*** Task inputs ***
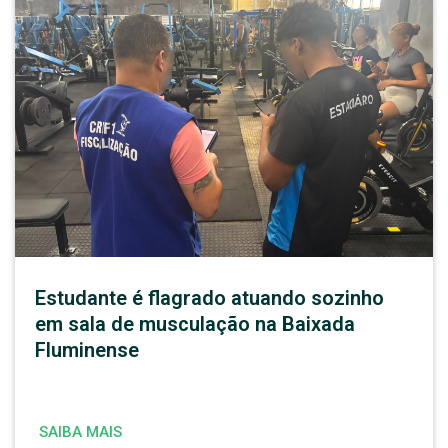
Estudante é flagrado atuando sozinho
em sala de musculação na Baixada
Fluminense
SAIBA MAIS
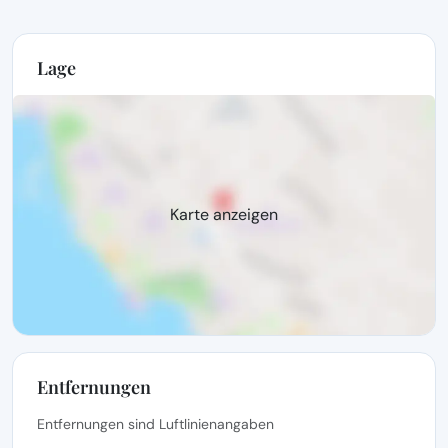
Lage
Karte anzeigen
Entfernungen
Entfernungen sind Luftlinienangaben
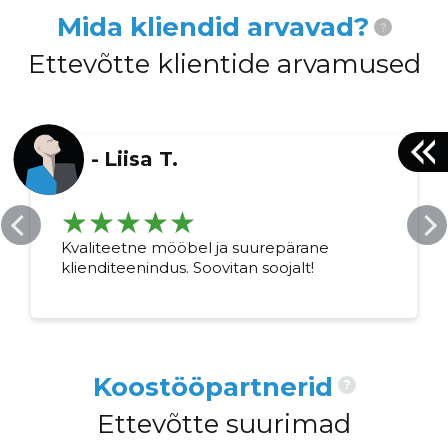
Mida kliendid arvavad?
?
Ettevõtte klientide arvamused
-
Liisa T.
Kvaliteetne mööbel ja suurepärane
klienditeenindus. Soovitan soojalt!
Koostööpartnerid
?
Ettevõtte suurimad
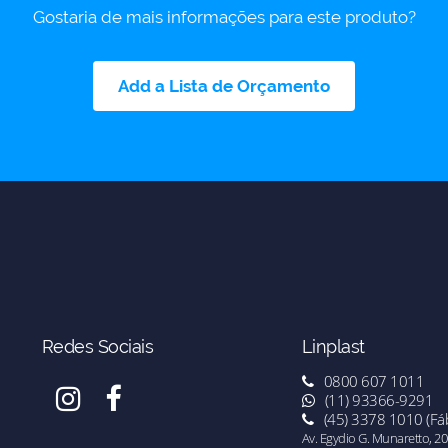
Gostaria de mais informações para este produto?
Add a Lista de Orçamento
Redes Sociais
Linplast
0800 607 1011
(11) 93366-9291
(45) 3378 1010 (Fáb
Av. Egydio G. Munaretto, 20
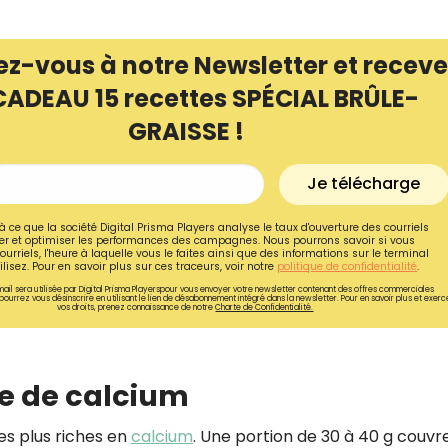
ez-vous à notre Newsletter et receve
CADEAU 15 recettes SPÉCIAL BRÛLE-
GRAISSE !
Je télécharge
à ce que la société Digital Prisma Players analyse le taux d'ouverture des courriels
r et optimiser les performances des campagnes. Nous pourrons savoir si vous
ourriels, l'heure à laquelle vous le faites ainsi que des informations sur le terminal
lisez. Pour en savoir plus sur ces traceurs, voir notre
politique de confidentialité
.
ail sera utilisée par Digital Prisma Playerspour vous envoyer votre newsletter contenant des offres commerciales
pourrez vous désinscrire en utilisant le lien de désabonnement intégré dans la newsletter. Pour en savoir plus et exerc
vos droits, prenez connaissance de notre
Charte de Confidentialité.
Recevez gratuitemen
recettes inédites de
e de calcium
!
es plus riches en
calcium
. Une portion de 30 à 40 g couvr
Ainsi que la newsletter promotio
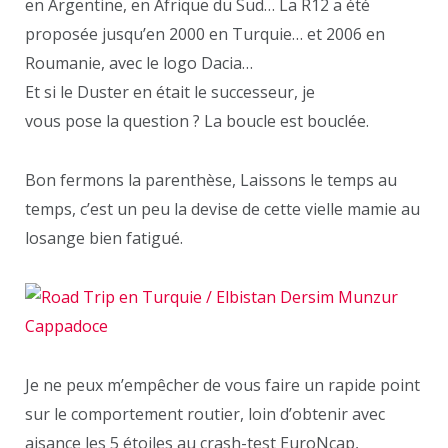
en Argentine, en Afrique du Sud… La R12 a été
proposée jusqu’en 2000 en Turquie… et 2006 en
Roumanie, avec le logo Dacia…
Et si le Duster en était le successeur, je
vous pose la question ? La boucle est bouclée.
Bon fermons la parenthèse, Laissons le temps au
temps, c’est un peu la devise de cette vielle mamie au
losange bien fatigué.
Je ne peux m’empêcher de vous faire un rapide point
sur le comportement routier, loin d’obtenir avec
aisance les 5 étoiles au crash-test EuroNcap,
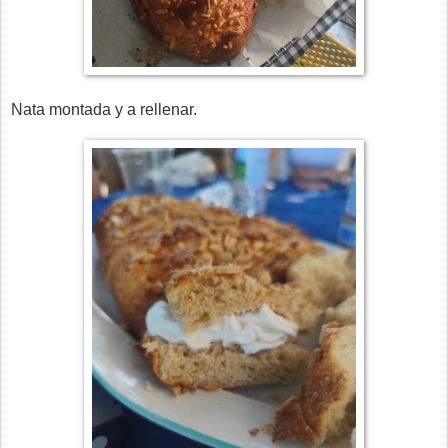
Nata montada y a rellenar.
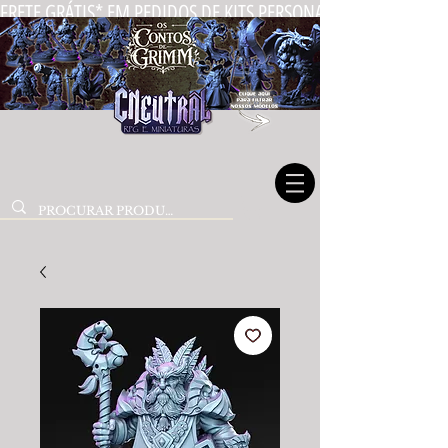
FRETE GRÁTIS* EM PEDIDOS DE KITS PERSONALIZADOS DE MIN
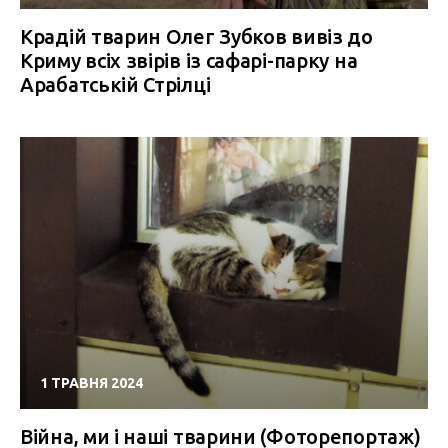
Крадій тварин Олег Зубков вивіз до
Криму всіх звірів із сафарі-парку на
Арабатській Стрілці
1 ТРАВНЯ 2024
Війна, ми і наші тварини (Фоторепортаж)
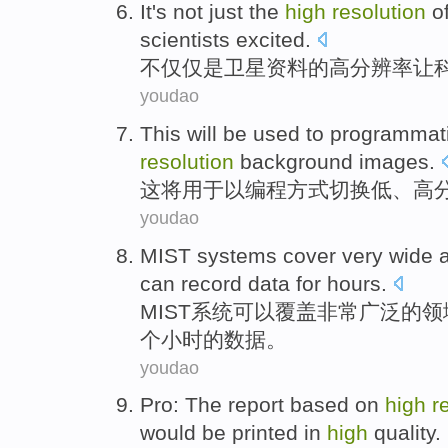
It
's
not
just
the
high
resolution
o
scientists
excited
.
不仅仅
是
卫星
资料
的
高
分辨率
让
youdao
This
will be
used
to programmati
resolution
background
images
.
这
将
用于
以
编程方式
切换
低
、
高
youdao
MIST
systems
cover
very
wide
can
record
data
for hours
.
MIST
系统
可以覆盖
非常
广泛
的
领
个
小时的
数据
。
youdao
Pro
:
The report
based on
high
r
would be
printed
in
high
quality.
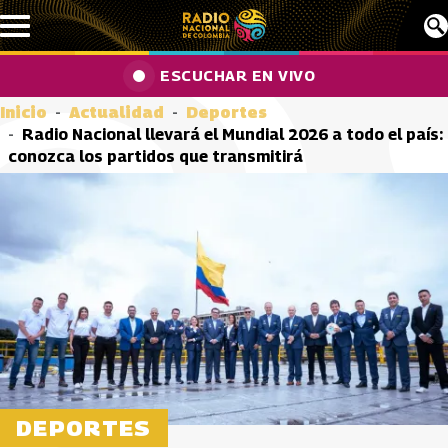
Pasar al contenido principal
ESCUCHAR EN VIVO
Inicio
Actualidad
Deportes
Radio Nacional llevará el Mundial 2026 a todo el país:
conozca los partidos que transmitirá
DEPORTES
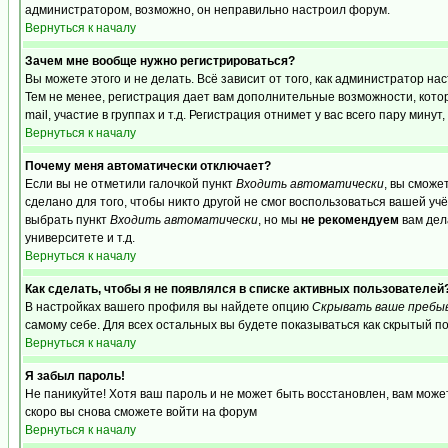
администратором, возможно, он неправильно настроил форум.
Вернуться к началу
Зачем мне вообще нужно регистрироваться?
Вы можете этого и не делать. Всё зависит от того, как администратор 
Тем не менее, регистрация дает вам дополнительные возможности, кот
mail, участие в группах и т.д. Регистрация отнимет у вас всего пару мину
Вернуться к началу
Почему меня автоматически отключает?
Если вы не отметили галочкой пункт
Входить автоматически
, вы сможе
сделано для того, чтобы никто другой не смог воспользоваться вашей уч
выбрать пункт
Входить автоматически
, но мы
не рекомендуем
вам дел
университете и т.д.
Вернуться к началу
Как сделать, чтобы я не появлялся в списке активных пользователей
В настройках вашего профиля вы найдете опцию
Скрывать ваше пребы
самому себе. Для всех остальных вы будете показываться как скрытый п
Вернуться к началу
Я забыл пароль!
Не паникуйте! Хотя ваш пароль и не может быть восстановлен, вам може
скоро вы снова сможете войти на форум
Вернуться к началу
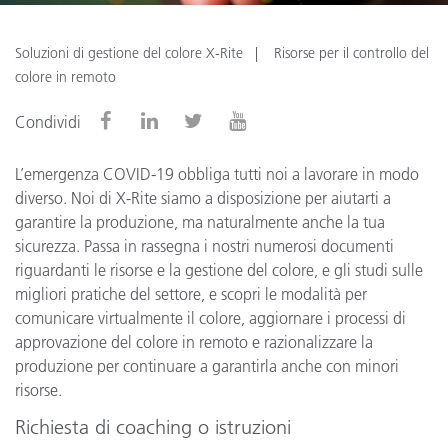
Soluzioni di gestione del colore X-Rite
Risorse per il controllo del
colore in remoto
Condividi
L’emergenza COVID-19 obbliga tutti noi a lavorare in modo
diverso. Noi di X-Rite siamo a disposizione per aiutarti a
garantire la produzione, ma naturalmente anche la tua
sicurezza. Passa in rassegna i nostri numerosi documenti
riguardanti le risorse e la gestione del colore, e gli studi sulle
migliori pratiche del settore, e scopri le modalità per
comunicare virtualmente il colore, aggiornare i processi di
approvazione del colore in remoto e razionalizzare la
produzione per continuare a garantirla anche con minori
risorse.
Richiesta di coaching o istruzioni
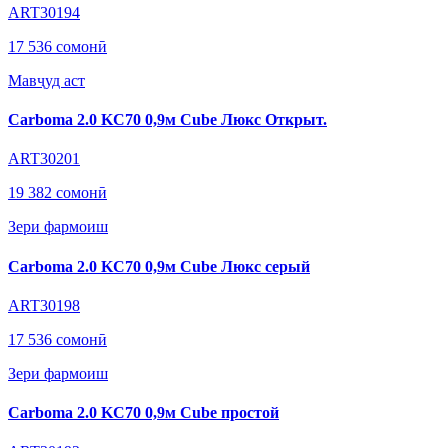
ART30194
17 536 сомонӣ
Мавҷуд аст
Carboma 2.0 KC70 0,9м Cube Люкс Открыт.
ART30201
19 382 сомонӣ
Зери фармоиш
Carboma 2.0 KC70 0,9м Cube Люкс серый
ART30198
17 536 сомонӣ
Зери фармоиш
Carboma 2.0 KC70 0,9м Cube простой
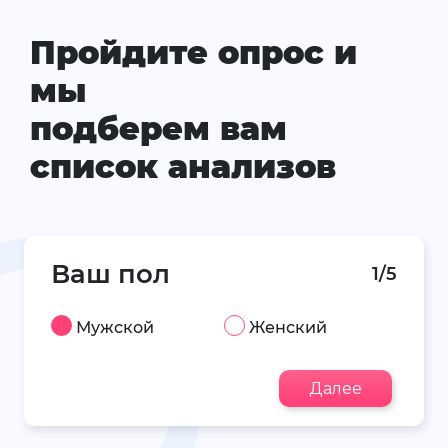
Пройдите опрос и
мы
подберем вам
список анализов
Ваш пол
1/5
Мужской
Женский
Далее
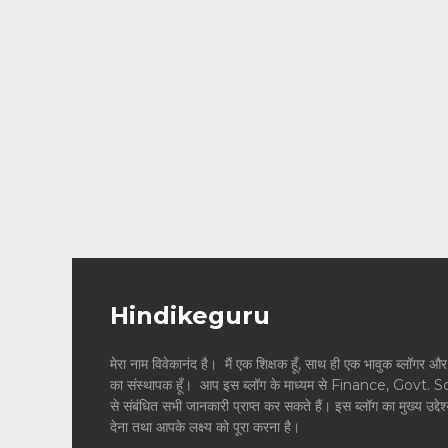
Hindikeguru
मेरा नाम विवेकानंद है। मैं एक शिक्षक हूँ, साथ ही एक भावुक ब्
का संस्थापक हूँ। आप इस ब्लॉग के माध्यम से Finance, Govt. 
से संबंधित सभी जानकारी प्राप्त कर सकते हैं। इस ब्लॉग का मुख्य उद्दे
देना तथा आपके लक्ष्य को पूरा करना है।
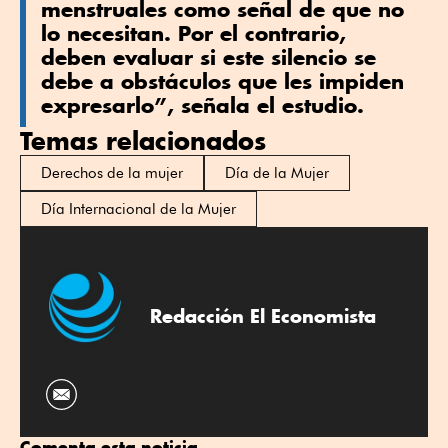
menstruales como señal de que no
lo necesitan. Por el contrario,
deben evaluar si este silencio se
debe a obstáculos que les impiden
expresarlo”, señala el estudio.
Temas relacionados
Derechos de la mujer
Día de la Mujer
Día Internacional de la Mujer
Redacción El Economista
Comenta esta noticia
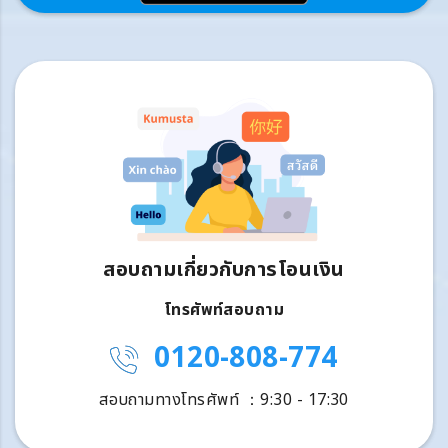
สอบถามเกี่ยวกับการโอนเงิน
โทรศัพท์สอบถาม
0120-808-774
สอบถามทางโทรศัพท์ ：9:30 - 17:30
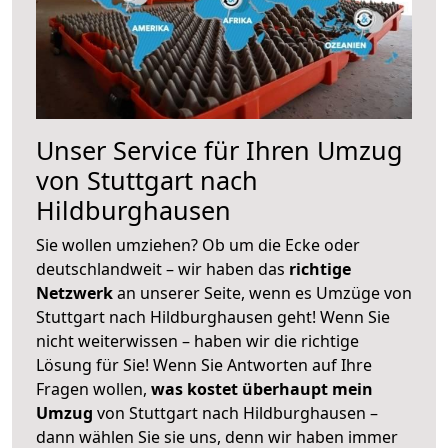
Unser Service für Ihren Umzug
von Stuttgart nach
Hildburghausen
Sie wollen umziehen? Ob um die Ecke oder
deutschlandweit – wir haben das
richtige
Netzwerk
an unserer Seite, wenn es Umzüge von
Stuttgart nach Hildburghausen geht! Wenn Sie
nicht weiterwissen – haben wir die richtige
Lösung für Sie! Wenn Sie Antworten auf Ihre
Fragen wollen,
was kostet überhaupt mein
Umzug
von Stuttgart nach Hildburghausen –
dann wählen Sie sie uns, denn wir haben immer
*** End of Task inputs ***
■ **Problem to solve**
Give again, word for word, only the lines that run from the top of the data above through the line with "Je télécharge". Drop the pictures.

■ **Written solution**
Estudante é flagrado atuando sozinho
em sala de musculação na Baixada
Fluminense
SAIBA MAIS
Lage
Karte anzeigen
Entfernungen
Entfernungen sind Luftlinienangaben
Mida kliendid arvavad?
?
Ettevõtte klientide arvamused
-
Liisa T.
Kvaliteetne mööbel ja suurepärane
klienditeenindus. Soovitan soojalt!
Koostööpartnerid
?
Ettevõtte suurimad
Gostaria de mais informações para este produto?
Add a Lista de Orçamento
Redes Sociais
Linplast
0800 607 1011
(11) 93366-9291
(45) 3378 1010 (Fáb
Av. Egydio G. Munaretto, 20
ez-vous à notre Newsletter et receve
CADEAU 15 recettes SPÉCIAL BRÛLE-
GRAISSE !
Je télécharge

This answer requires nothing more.